Why Is Cv Used in Adiabatic Processes?

[Texag]

Homework Statement

A gas in a piston-cylinder assembly undergoes a thermodynamic cycle consisting of three processes.
Process 1-2: adiabatic compression with pV1.4 = constant from p*1 = 50 psia and V1 = 3 ft3 to V2 = 1 ft3.
Process 2-3: isometric,
Process 3-1: isobaric with U*1 - U*3 = 46.7 Btu.
Neglect kinetic and potential energy changes. Show the pV diagram of the cycle with arrows indicating work & heat transfer during each process labeled according to the statements above. Show the direction of each process with arrows. Show all work on back of the page as needed. Determine
a. The net work.
b. The heat transfer for process 3-1 in Btu.
c. The temperature T1, if this is air as an ideal gas.
d. The change in temperature, T1 – T3, if cv = constant.

Am I correct in assuming that the mass should be provided?

Homework Equations

dU= dQ-dW

pV=RT

dW=p*dV

dH = dU + d(p*V)

The Attempt at a Solution

Found: parts a and b without trouble.

Having trouble finding T1 with given information.

I also am confused with the use of Cp and Cv in general. I know dU=Cp*dT for isobaric processes, and dU=Cv*dT for isometric processes. I do not understand why Cv should be used for an adiabatic process, when it is obviously not isometric or isobaric. I also do not understand the fact that Enthalpy and Internal Energy are seemingly interchangeable for Cp, i.e. dH=dU=Cp*dT for isobar.

I'd really appreciate some help with this, thanks guys.

 

[Mapes]

I also am confused with the use of Cp and Cv in general. I know dU=Cp*dT for isobaric processes, and dU=Cv*dT for isometric processes. I do not understand why Cv should be used for an adiabatic process, when it is obviously not isometric or isobaric.

Hold on: dU=C_V\,dT for a constant-volume process, and dH=C_P\,dT for a constant-pressure process. But for an ideal gas, U=C_VT+U_0; the energy depends on temperature only. So for an ideal gas, \Delta U=C_V\Delta T=(C_P-R)\Delta T for all processes; the C_V (or C_P) is just a parameter. Sound good?

 

[Texag]

Hold on: dU=C_V\,dT for a constant-volume process, and dH=C_P\,dT for a constant-pressure process.
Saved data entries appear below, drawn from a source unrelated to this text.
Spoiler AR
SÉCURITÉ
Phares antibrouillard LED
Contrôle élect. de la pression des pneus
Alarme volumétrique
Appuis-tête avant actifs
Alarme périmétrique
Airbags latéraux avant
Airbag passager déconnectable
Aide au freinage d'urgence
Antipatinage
But for an ideal gas, U=C_VT+U_0; the energy depends on temperature only. So for an ideal gas, \Delta U=C_V\Delta T=(C_P-R)\Delta T for all processes; the C_V (or C_P) is just a parameter. Sound good?
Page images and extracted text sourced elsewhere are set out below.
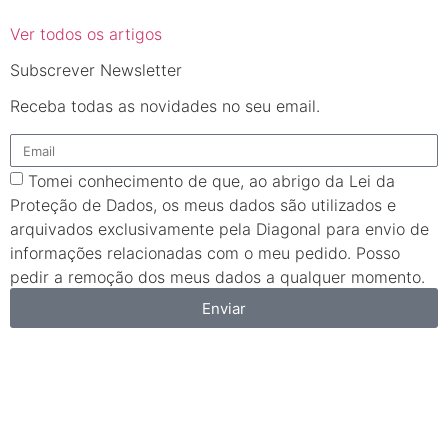
Ver todos os artigos
Subscrever Newsletter
Receba todas as novidades no seu email.
Tomei conhecimento de que, ao abrigo da Lei da
Proteção de Dados, os meus dados são utilizados e
arquivados exclusivamente pela Diagonal para envio de
informações relacionadas com o meu pedido. Posso
pedir a remoção dos meus dados a qualquer momento.
Enviar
Thanks for the reply. So, is it just when not under the ideal gas assumption that dU=C_V\,dT for a constant-volume process (only)? Just seemed a little redundant, but if I was missing out on assuming ideal gas, then that explains it.

Thanks again.

 

[Mapes]

For any closed, constant-volume system, dU=C_V\,dT. This comes from the definition of heat capacity C_X=T(\partial S/\partial T)_X, where X is the constraint condition (like constant volume) and the general differential energy expression dU=T\,dS-P\,dV+\mu\,dN where the change in volume dV=0 and the change in matter dN=0.